We're having some problems with our AASA link, and not sure where to go.
This was working 'fine' around 6 months ago, and it's unclear what changed.
We have an app in Testflight but not on the public app store (some older posts suggest this is an issue, others say its not?)
We have deployed the AASA file to both the /.wellknown/ and / folders, and checked the mime type as well as schema. Both files are the same.
The Apple Validator tool (when given the full URL) gives "Error no apps associated with URL" (And the app doesn't open when given links in emails etc)
Other tools (e.g. branch.io/resources/aasa-validator/ are showing that it's all ok -
https:// site
200 response code for both /apple-app-site-association and .well_known/apple-app-site-association
with application/json content type and
the content looks good (pasted below, with a minor redaction)
Code Block { "applinks": { "apps": [], "details": [ { "appID": "DQZLW9BBZU.com.REDACT.REDACT", "paths": [ "/pp-assets/cards" ] }, { "appID": "DQZLW9BBZU.com.REDACT.REDACT", "paths": [ "/pp-assets/cards" ] } ] } }
Bit stumped, been going around the loop on this one for a while, and our support ticket got a very generic answer of 'have you tried reinstalling the app' etc.
The domain we're on is push-provisioning-2.labs.cpigateway.com in case anyone wants to double-check our mime types and coding.
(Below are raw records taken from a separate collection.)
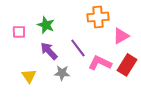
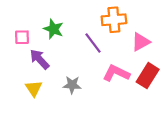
purple line: (78, 48) -> (93, 43), moved
purple arrow: (49, 51) -> (40, 59), moved

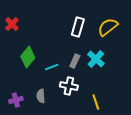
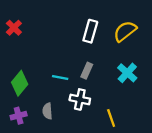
green diamond: (28, 57) -> (20, 83), moved
cyan cross: (96, 59) -> (127, 73), moved
cyan line: (52, 67) -> (60, 77), turned 32

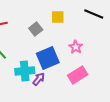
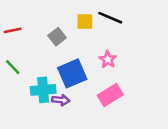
black line: (94, 14) -> (110, 18), moved
purple arrow: (39, 79) -> (61, 100), turned 56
Any suggestions would be welcome!
Most people probably don't do this, but certain organisations (And it's probably obvious from the URLs above that we're in the fintech industry) have very strict firewall rules, and we happened to be banning Germany*, which at the time of writing, is where Apple send their requests from *if* you're in the UK at least.
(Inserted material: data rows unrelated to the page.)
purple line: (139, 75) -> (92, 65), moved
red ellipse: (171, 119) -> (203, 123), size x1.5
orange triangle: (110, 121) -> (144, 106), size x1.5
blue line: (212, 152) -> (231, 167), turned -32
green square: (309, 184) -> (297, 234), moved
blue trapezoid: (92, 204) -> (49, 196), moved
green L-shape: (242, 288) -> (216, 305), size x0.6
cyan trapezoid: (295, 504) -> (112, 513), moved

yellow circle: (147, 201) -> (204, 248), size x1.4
So this file was working fine from the US, and anyone checking in the US couldn't see an issue but was breaking and returning 403's by our edge Firewall (not our webserver).
Also, we discovered that Apple seems to have caching on this file, which obeys the cache, so our firewall was sending a cache-control of 30 min, so "little changes" that we did on the hosting "didn't seem to have an effect" because Apple was still working off the cache.
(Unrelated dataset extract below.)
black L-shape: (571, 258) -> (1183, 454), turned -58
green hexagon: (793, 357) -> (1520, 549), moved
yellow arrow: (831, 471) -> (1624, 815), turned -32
I wanted to add this tiny footnote. In my opinion, is silly banning a country like Germany, but the logic is "looking at where cyber attacks originate from, intersected with countries that the company does no business with". Means Germany ranks higher, but this perhaps is a bad set of metrics in that Germany produces metrics on cybercrime where other countries don't. It's also wrong to assume we do no business with German Companies, i.e. Apple being now just one example. Banning Germany was a rule forced on us, not something we're easily able to change. Also, Apple doesn't publish their Egress IP's (wisely?) and their IP does seem to change, so it's not easily whitelistable. The solution for us is to unban Germany, (and many other countries on the list), and rely more on our WAF to detect attacks rather than these quite draconian bans. - I'm not against full country blacklists in *Certain* situations, for example, OFAC style situations.